Una vez identificados los problemas, la ONT marcó áreas de mejora:

  • Optimización de la muerte encefálica.
  • Optimización de los donantes con criterios expandidos (donantes añosos, con serologías virales positivas o condiciones de salud infrecuentes).
  •  Aplicación de técnicas quirúgicas especiales.
  •  Potenciar la donación en vivo.
  • Potenciar la donación en asistolia.

Todas estas medidas pertenecen al denominado Plan Donación 40, y cuyo objetivo general era mejorar el proceso de la donación y el trasplante de órganos en España, y alcanzar la tasa de 40 donantes pmp (por millón de población) en el periodo de 2008 a 2010.

España superó la cifra de 40 donantes pmp en 2015, gracias a estas medidas, y fundamentalmente, por el aumento exponencial de los programas de donación en asistolia. 

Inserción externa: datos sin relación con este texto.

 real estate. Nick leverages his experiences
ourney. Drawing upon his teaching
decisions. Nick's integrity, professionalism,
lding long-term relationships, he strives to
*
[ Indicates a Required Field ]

El Plan Estratégico Nacional en Donación y Trasplante de Órganos marca la hoja de ruta hasta el año 2022, cuyos objetivos principales son;

  •  Aumentar la disponibilidad de órganos para trasplante a través del Plan 50 x 22 (50 donantes pmp en todas las Comunidades Autónomas), según las necesidades de órganos para trasplante, y disponer así de tantos órganos como trasplantes se necesiten.Aumentar la actividad trasplantadora en los grupos de pacientes con menor probabilidad de acceder a la terapia del trasplante.
  • Optimizar la calidad y la seguridad del proceso de donación de órganos.
  • Establecer sistemas de información de donación y trasplante de órganos: Plan ONT digital.
  • Promover la sostenibilidad del Sistema Nacional de Donación y Trasplante de Órganos.
  • Reforzar la lucha contra el turismo de trasplantes y el tráfico de órganos, y absorver nuevos problemas éticos en el ámbito del trasplante.  

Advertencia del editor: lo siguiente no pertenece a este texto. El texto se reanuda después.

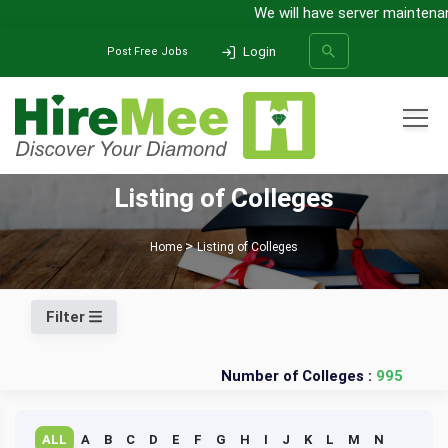
We will have server maintenanc
Login
Post Free Jobs
All Categories
Listing of Colleges
SEARCH
Home
Listing of Colleges
Filter
Number of Colleges :
995
ALL
A
B
C
D
E
F
G
H
I
J
K
L
M
N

4.2   Donación y trasplante en tiempos de coronavirus 

El 18 de enero de 2021, el Ministerio de Sanidad publica una Nota de Prensa con el balance de actividad de la ONT durante el año 2020.

La Secretaria de Sanidad, Silvia Cazón, destaca “la fortaleza del Sistema Español de Trasplantes, capaz de adaptarse a las dificultades.” 

La pandemia ha impactado en todas las áreas de nuestra vida, y en todas las áreas de la medicina. La actividad de donación y trasplante también ha estado marcada por la crisis del COVID-19. A pesar de esto, en el año 2020, 1.777 personas donaron sus órganos tras fallecer, y se realizaron 268 trasplantes de donante vivo. 

La Secretaria de Estado de Sanidad ha señalado que el descenso en la actividad se produjo durante la primera ola de COVID-19, durante los meses de marzo a mayo de 2020, en gan medida a causa de la saturación de las UCIs, que se volcaron en atender los pacientes COVID-19; pero hasta ese momento la donanción y el trasplante se mantenía en un ritmo ascendente, demostrando la eficacia del Plan Estratégico 50 x 22 de la ONT. 

Actualmente se ha definido un plan específico para la reconstrucción del programa de donación, con recomendanciones sobre la evaluación de potenciales donantes y receptores con respecto a la COVID-19, diseñado por la ONT y las Coordinaciones Autonómicas de Trasplante, en colaboración con las Sociedades Científicas implicadas, para garantizar la seguridad de los pacientes y los profesionales. 

 

 

Evolución de la donación de órganos en España durante el 2020.

Fuente: “Drástico impacto de la epidemia de COVID-19 sobre la actividad de donación y trasplante en España”.